At the Forefront of Machine Learning

Computer scientist Derry Wijaya builds tools to translate "low-resource" languages and track how media perspectives shape public opinion

| in Features

By Jeremy Schwab

In an analog world, translating from one language to another was often done with the help of a dictionary. In today’s digital world, with access to incredibly fast computer algorithms and a vast amount of data, researchers are building a new landscape for language translation. And because computers are the ones doing the translating in this new reality, the landscape is one that a machine can understand. Derry Wijaya, a computer scientist at CAS and a pioneer in this new space, explains.

Derry Wijaya

“The current natural-language processing approach is to treat words not like characters but rather like a vector,” she says. “So you can embed that word in a vector space. It’s a high-dimensional space, and each point in that space is a word.”

The idea is that words that are similar will live nearby each other in that space.
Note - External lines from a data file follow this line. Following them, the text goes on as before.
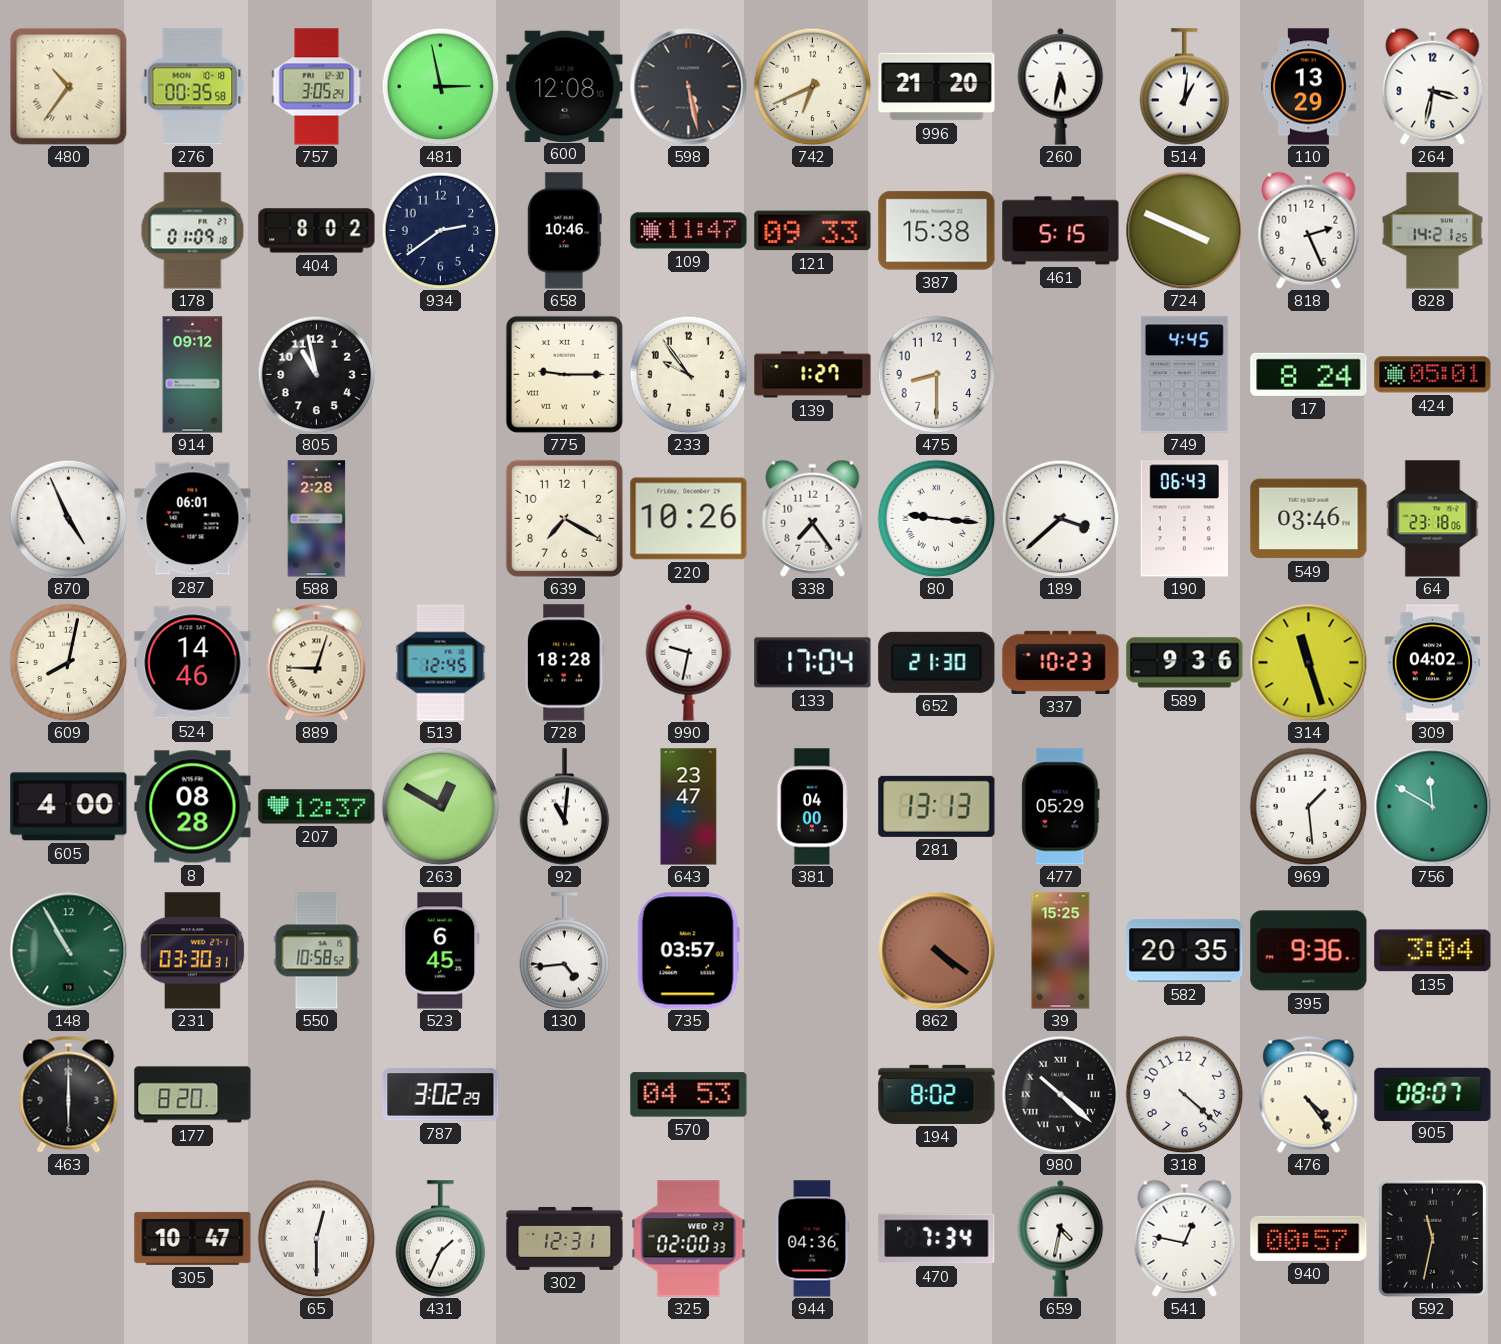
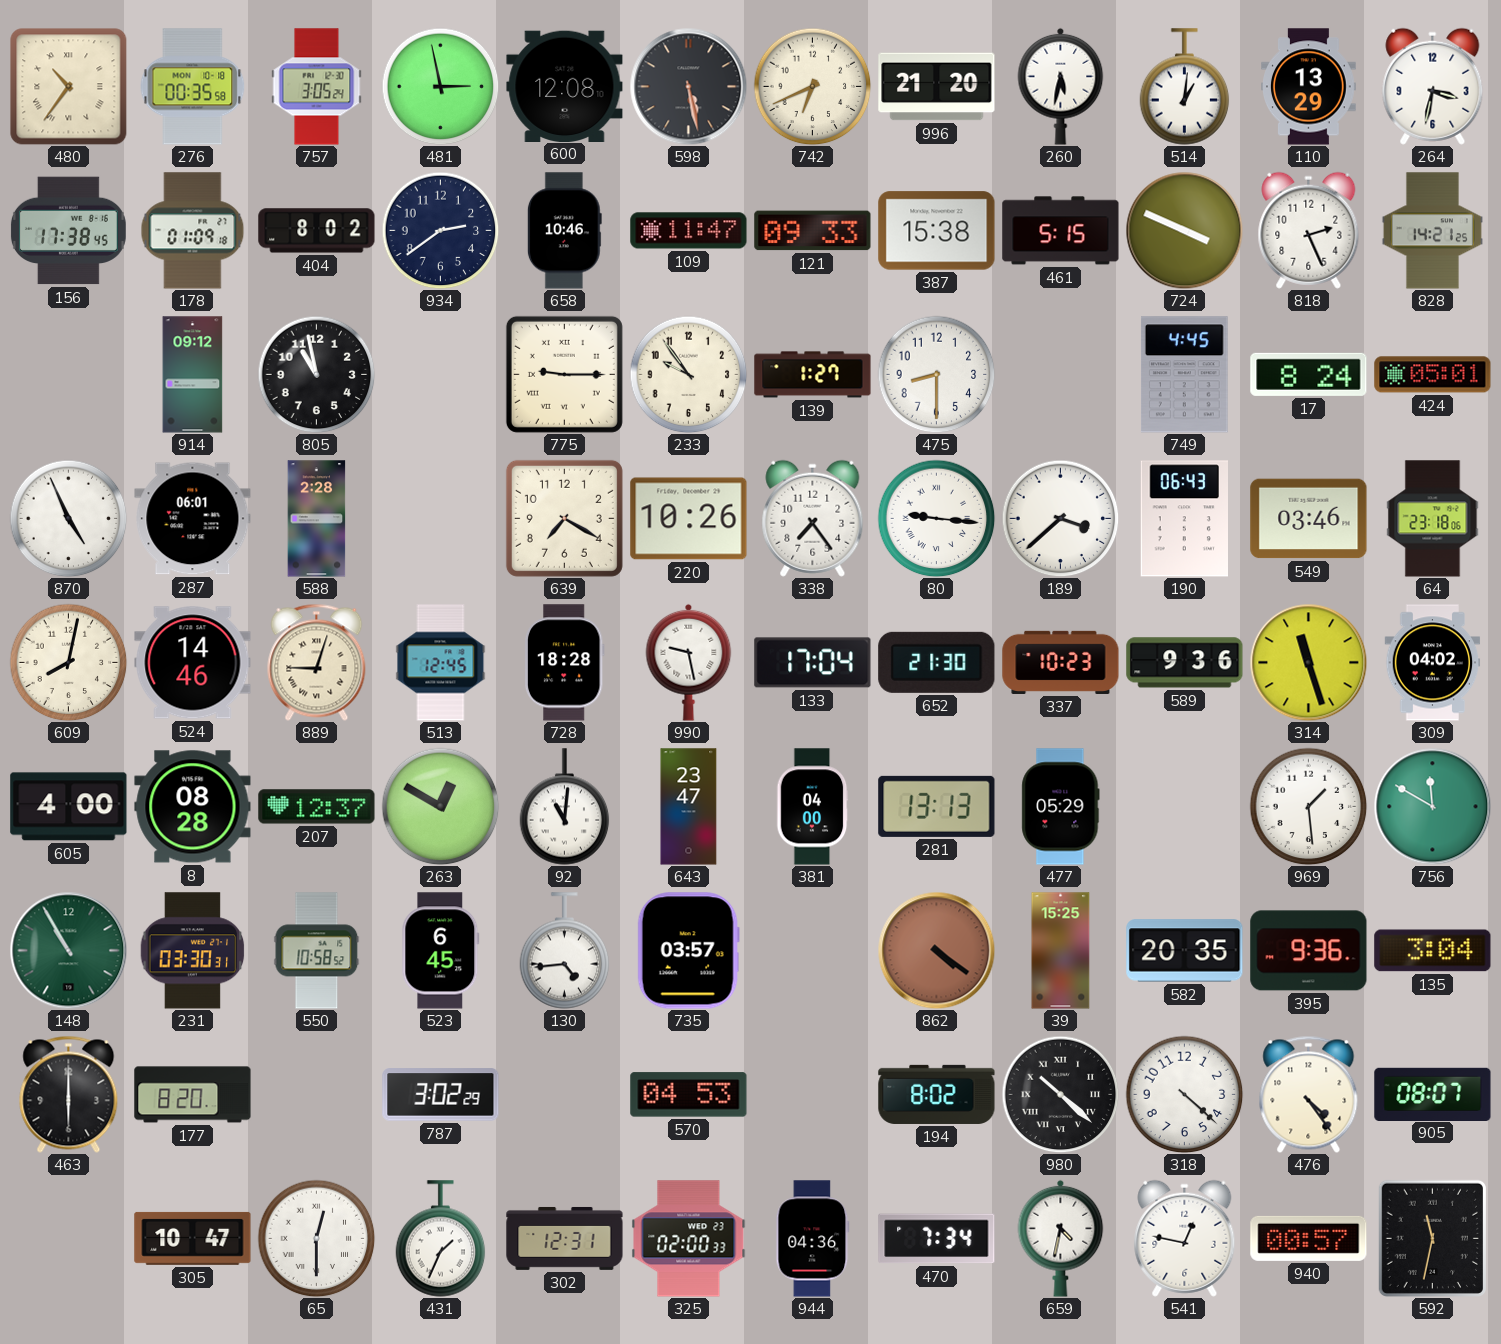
156: none -> 17:38
990: 9:32 -> 9:28
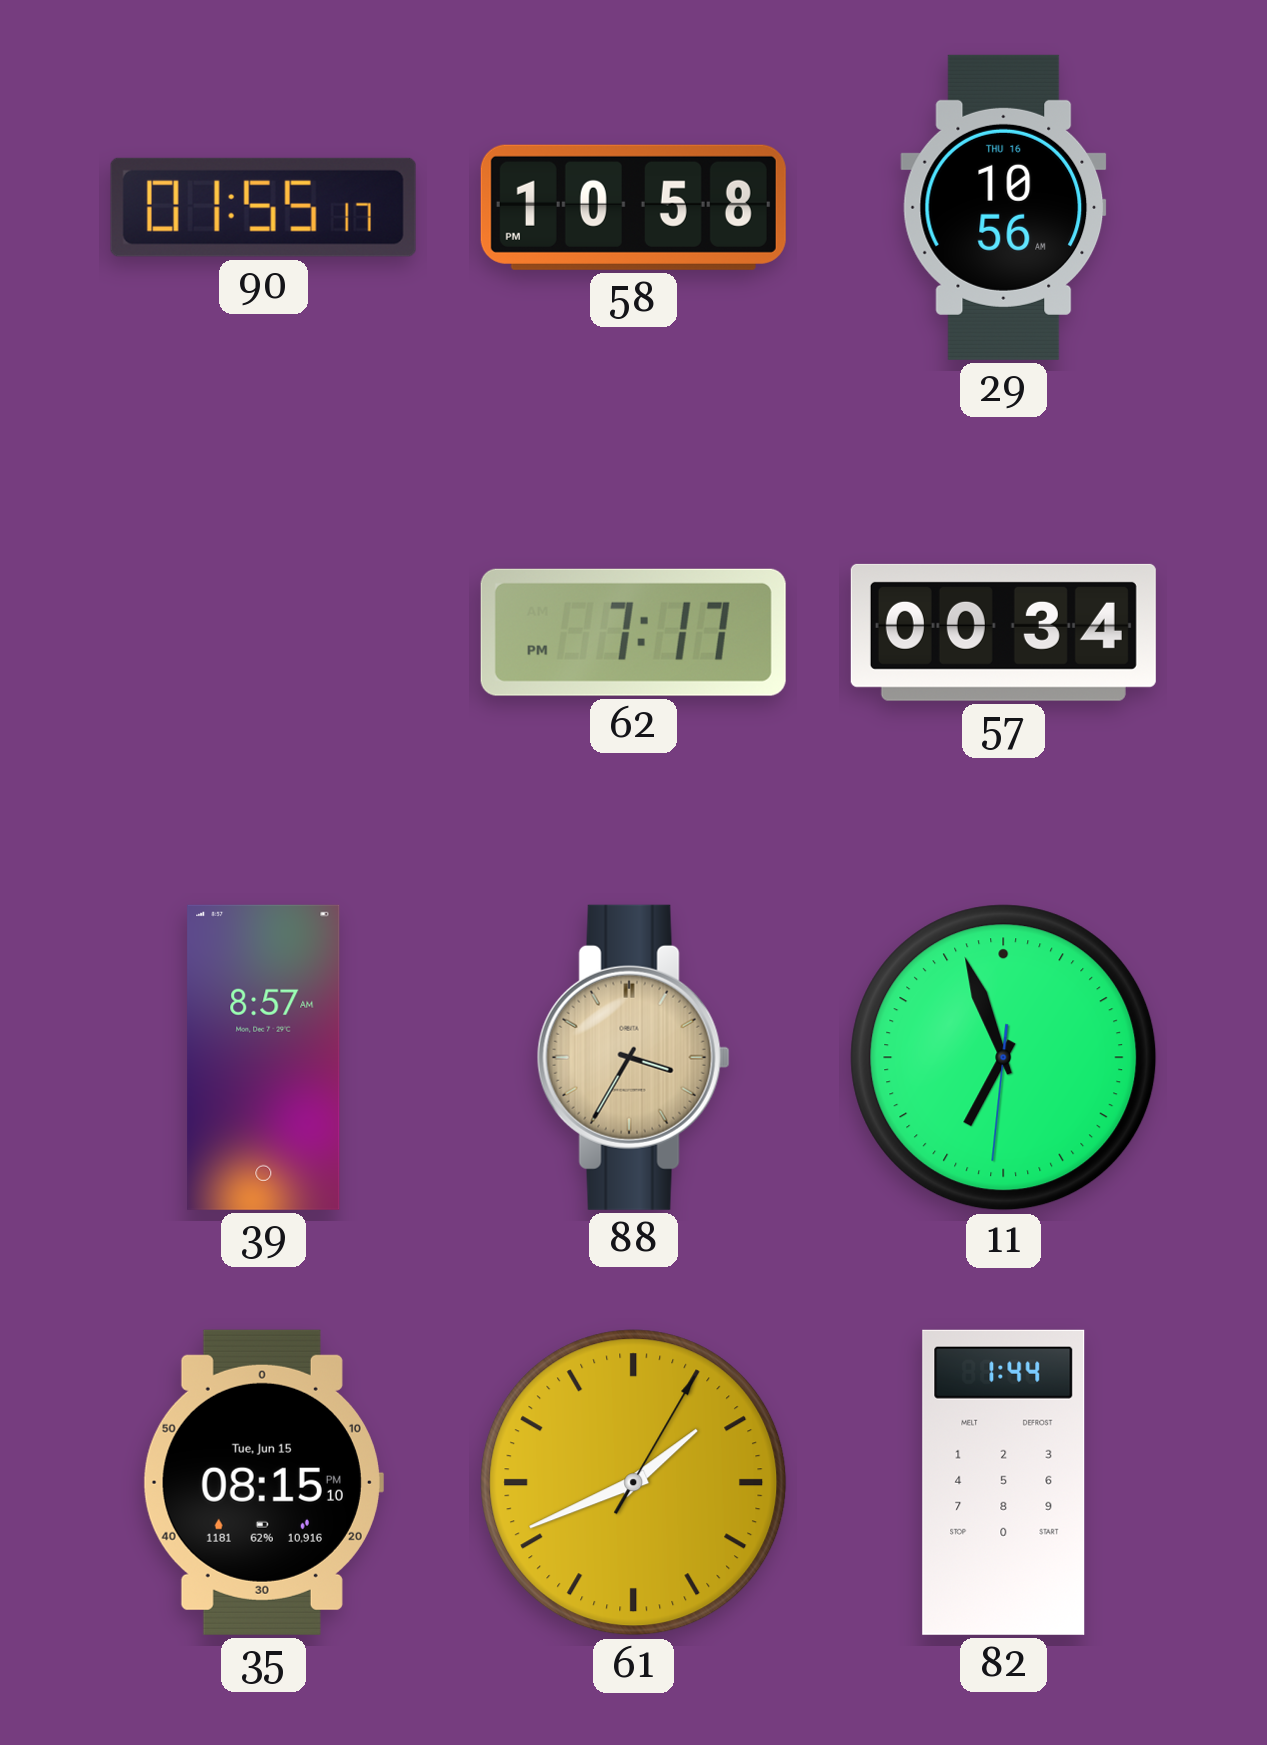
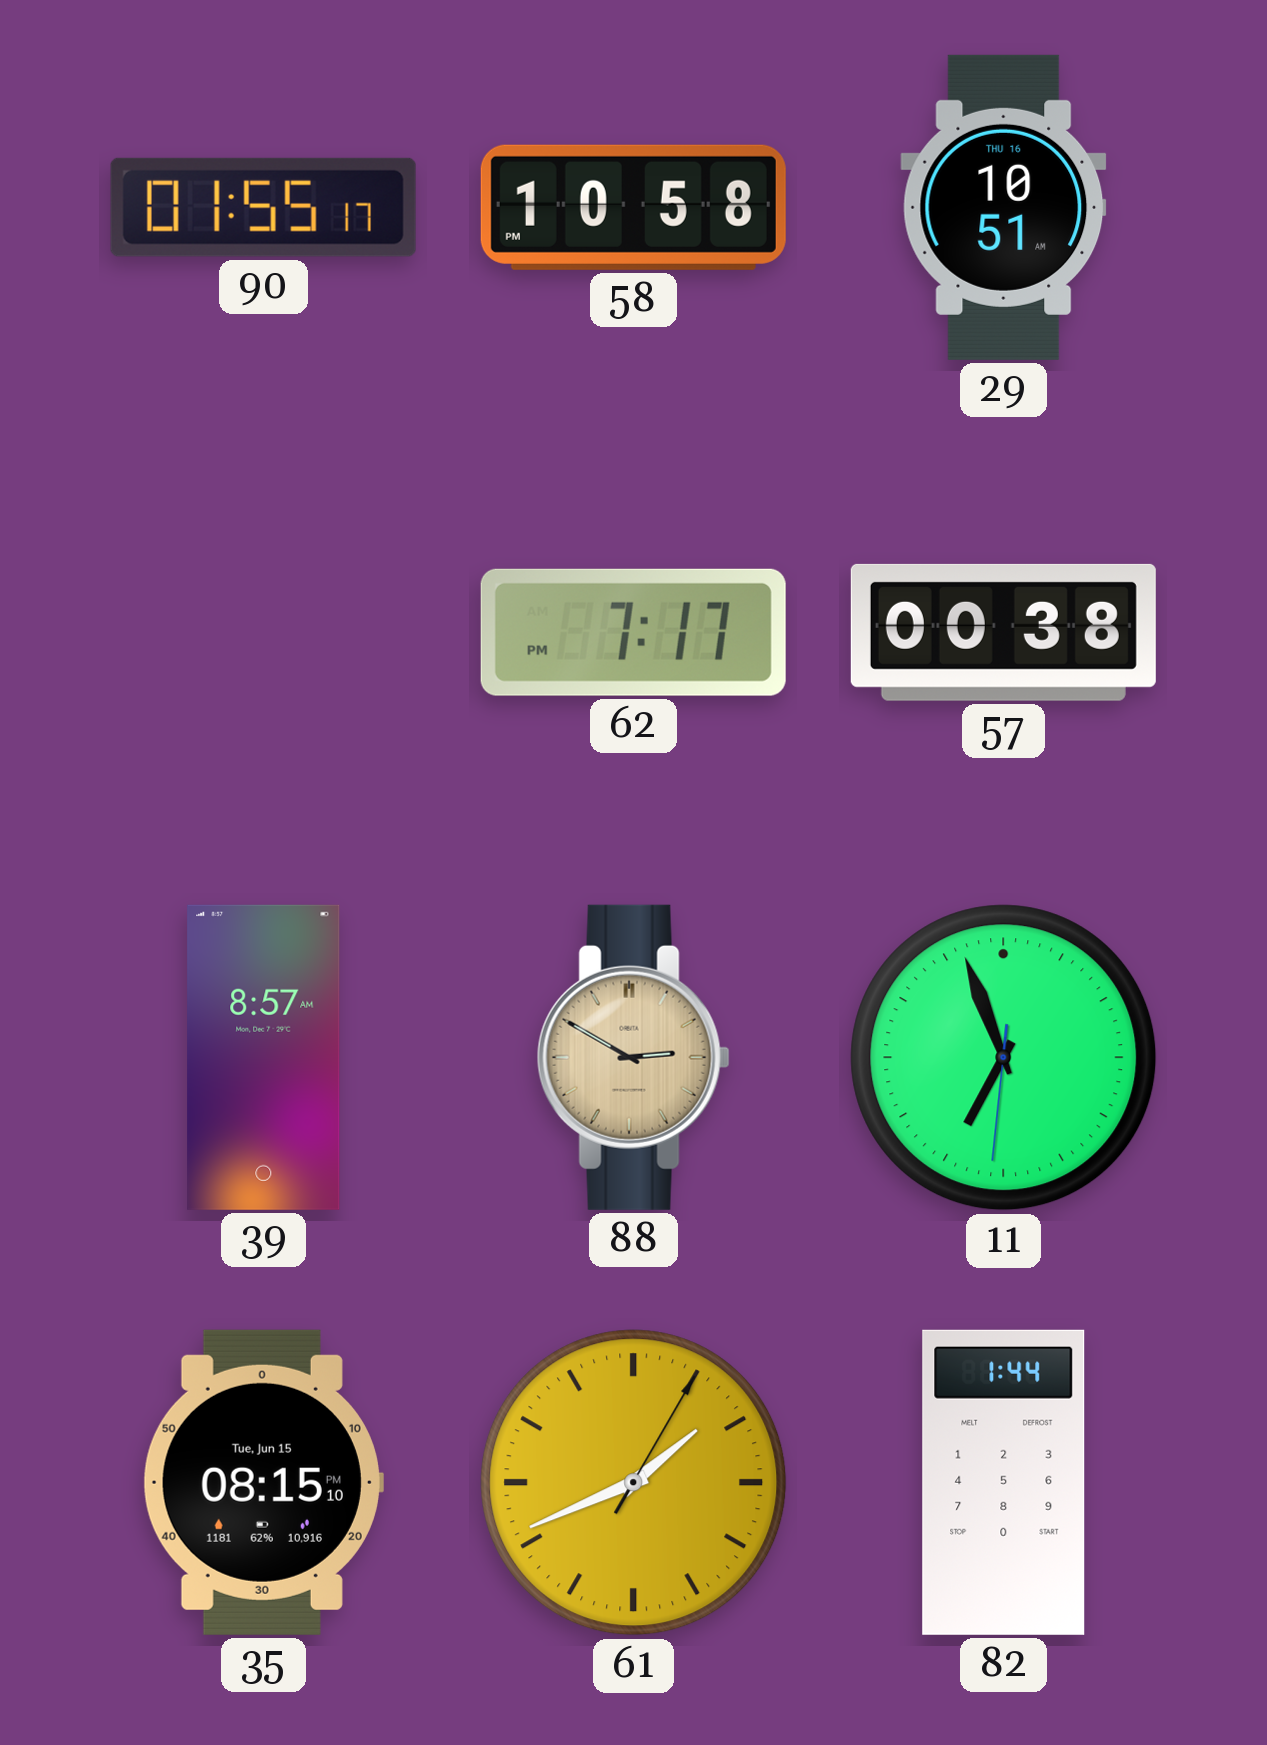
29: 10:56 -> 10:51
57: 00:34 -> 00:38
88: 3:35 -> 2:50
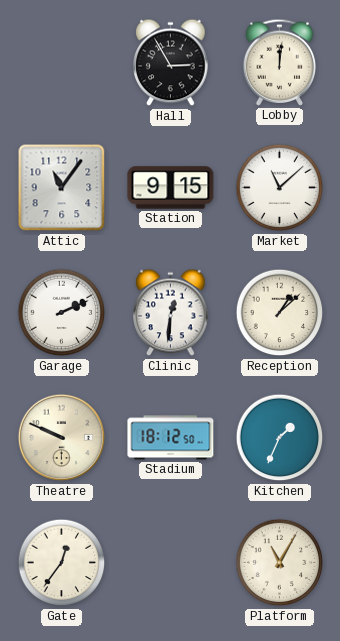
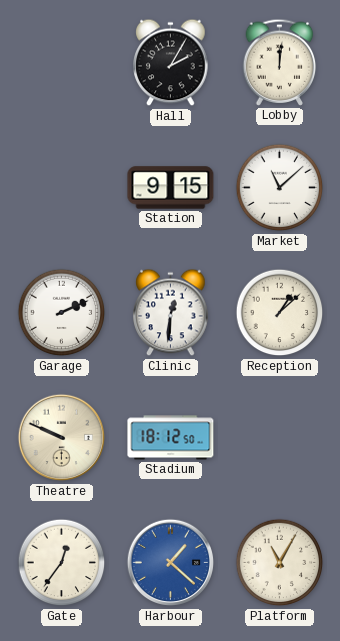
Hall: 2:55 -> 2:05
Attic: 11:06 -> none
Kitchen: 1:34 -> none
Harbour: none -> 1:22
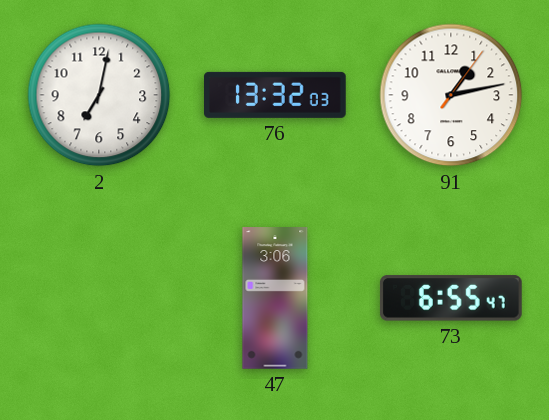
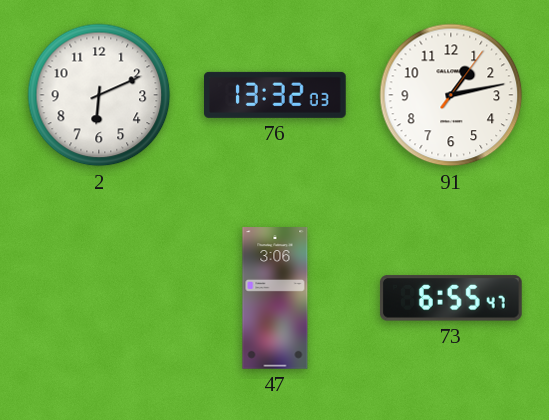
2: 7:02 -> 6:11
So “kitten” or “furry” are close together with “cat.” Computer scientists like Wijaya can then map two languages onto each other, creating a rough translation. This rough translation is then refined by feeding the computer program a diet of correct sentences in each language. The program then learns how to better translate between the two vector spaces (learning where the languages differ from each other).

All of this is done using a technique called deep learning, which is a method of machine learning that empowers computer programs to learn through trial and error and begin to solve problems for themselves without a human having to feed them exact instructions.

Getting from 100 to 7,000

Of the roughly 7,000 human languages, Google Translate, which is increasingly used to communicate between languages, can translate only about 100. Wijaya envisions a day when anybody with a smartphone or computer can quickly translate between their language and another. To help bring that day a little bit closer, she developed a tool using natural-language processing that can translate from a so-called “under-resourced” language to another language. Under-resourced languages are rich in cultural meaning and tradition but do not have a wide presence on the web and so are harder to translate using a more traditional technique like comparing parallel or like sentences.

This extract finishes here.